Please don't steal this Web content

By Elinor Mills on 02 August 2007

Tags: aggregator | content | copyright | plagiarism | scraper | steal | site | google | post | blog

Lorelle VanFossen is passionate. An author, travel writer and nature photographer, she also has a popular blog about, well, blogging. Her pet peeve is online plagiarism, which she encounters nearly every day.

"It's one of my favourite subjects," she said. "I make my living from my writing and when people take it because they are ignorant of copyright laws or think that because it's on the Internet it's free, it makes me really mad. It's stealing content, in my mind."

This isn't the kind of plagiarism where a lazy college student copies sections of a book or another paper. This is automated digital plagiarism where software bots can copy thousands of blog posts an hour and publish them verbatim onto Web sites where contextual ads next to them can generate money for the site owner.

Such Web sites are known in Web parlance as "scraper sites" because they effectively scrape the content off blogs, usually through the RSS and other feeds those blogs are sent on.

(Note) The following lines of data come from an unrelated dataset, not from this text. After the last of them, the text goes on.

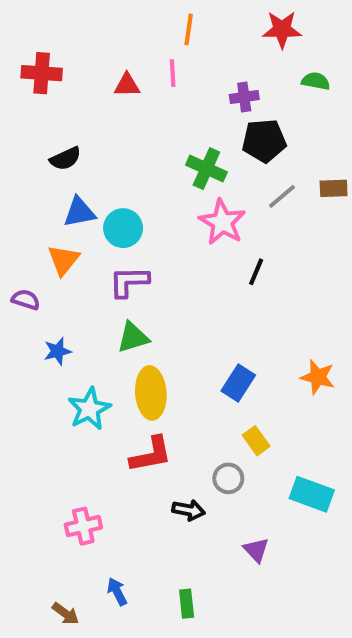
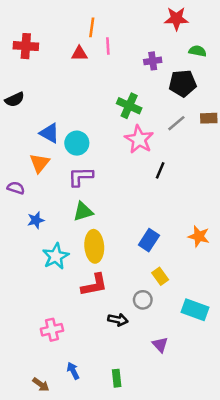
orange line: (189, 29) -> (92, 27), moved
black pentagon: (264, 141) -> (183, 83), moved
black semicircle: (65, 159) -> (15, 100), moved
blue triangle: (79, 212) -> (49, 133), turned 40

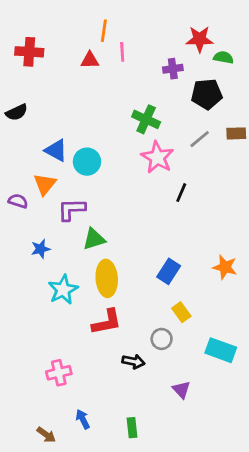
red star: (176, 19) -> (200, 39), moved
purple L-shape: (81, 177) -> (71, 209), moved
purple semicircle: (16, 188) -> (18, 201), moved

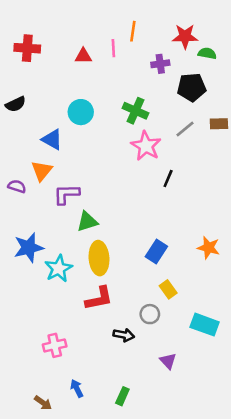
orange line: (104, 31) -> (133, 31), moved
cyan circle: (87, 162) -> (81, 112), moved
blue star: (41, 249) -> (29, 248), moved, size x1.6
green rectangle: (132, 428) -> (122, 396), turned 30

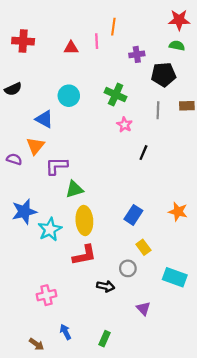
red star: (185, 36) -> (179, 20), moved
gray line: (185, 129) -> (158, 110), turned -48
pink star: (146, 146) -> (125, 125), size x0.6

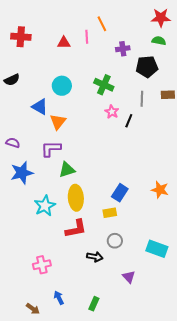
orange line: (113, 27) -> (102, 24), turned -35
orange triangle: (35, 146) -> (58, 122), moved
black line: (143, 153) -> (129, 121), moved
blue star: (24, 212) -> (22, 173), moved
yellow rectangle: (143, 247) -> (110, 213), moved, turned -64

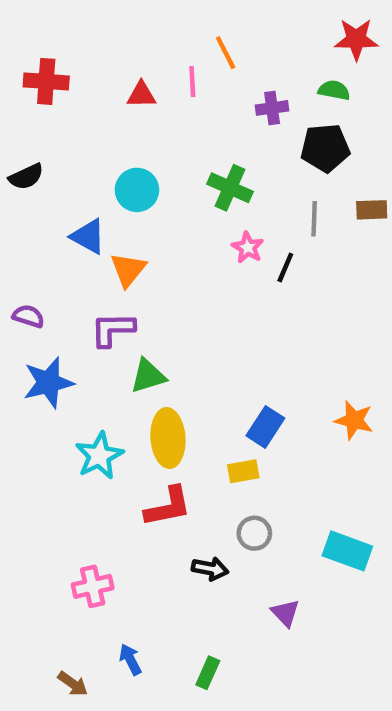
green semicircle: (159, 41) -> (334, 90), moved

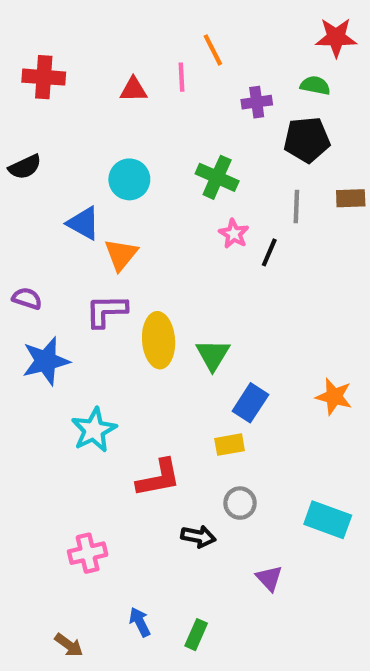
green triangle: (148, 376) -> (213, 355), moved, turned -42
yellow ellipse: (168, 438) -> (159, 340), moved
blue arrow: (130, 659) -> (140, 622), moved

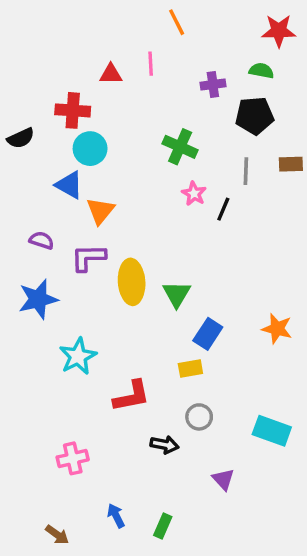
orange line: (213, 50) -> (177, 22), moved
red cross: (44, 77) -> (73, 110), moved
cyan circle: (129, 179) -> (90, 149), moved
purple semicircle: (27, 298) -> (42, 240), moved

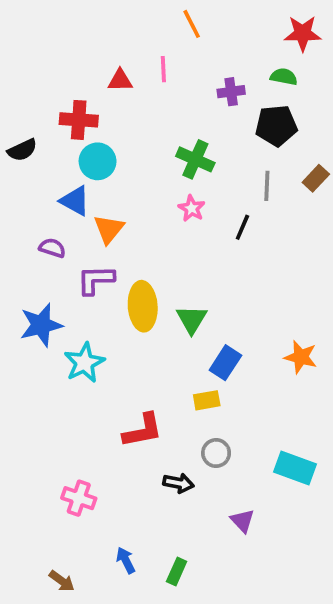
brown rectangle: (291, 164) -> (316, 178), turned -45
pink star: (194, 194) -> (192, 208), moved
purple semicircle: (42, 240) -> (52, 248), moved
cyan star: (78, 356) -> (84, 363), moved
pink cross: (73, 458) -> (79, 498), turned 32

VanFossen's Lorelle on WordPress is an authority on the Internet for blogging do's and don'ts. One of the no-nos is using content from other sites without getting permission.

VanFossen has several ways of checking to see if other sites have scraped her posts. She puts full links in her posts to other articles of hers so that when a story of hers is posted on another Web site it will link back to her story and she can see the "trackback."

"I make my living from my writing and when people take it because they are ignorant of copyright laws or think that because it's on the Internet it's free, it makes me really mad."
-- Lorelle VanFossen, blogger

She has set up Google Alerts with her byline so that she will get notifications any time Google comes across a news site or blog with a reference to her. She also does a keyword search for her name on Google search, Google blog search and Technorati. In addition, she uses a WordPress plug-in that allows her to insert a digital fingerprint, a series of unrelated words, into her posts that she can search on in case her byline is stripped.

Invariably, VanFossen comes across her posts on other sites. If she hasn't had a problem with the site before, she will send the site publisher an e-mail asking them to please not use her content without her permission. If she doesn't get a response or she has had problems with the site in the past, she sends a "cease-and-desist" letter that informs the owner that they are violating her copyright and warns them she will take legal action under the Digital Millennium Copyright Act (DMCA) (PDF) unless they remove her content.

VanFossen also contacts the company that hosts the Web site, as well as advertisers on that site and search engines, providing the necessary evidence via mail or fax as required. "The DMCA puts the onus on advertisers, Web hosts and search engines to remove copyright violations," she said. "I have a form letter I use."

In December, Michelle Leder, editor of Footnoted.org used a cease-and-desist order to get her content taken off a site that was continuously republishing her posts. "Even the post I wrote about him stealing my content was posted on his site," she said with a laugh.

"It wasn't the issue of money," Leder added. "When other peoples' business model is based on stealing content that's a significant problem."

One site that offers a free service for tracking copyrighted content online is CopyScape. About 200,000 Web site owners use the free service every month and thousands pay for a higher level service, said Gideon Greenspan, chief technology officer of Indigo Stream Technologies, which offers the service.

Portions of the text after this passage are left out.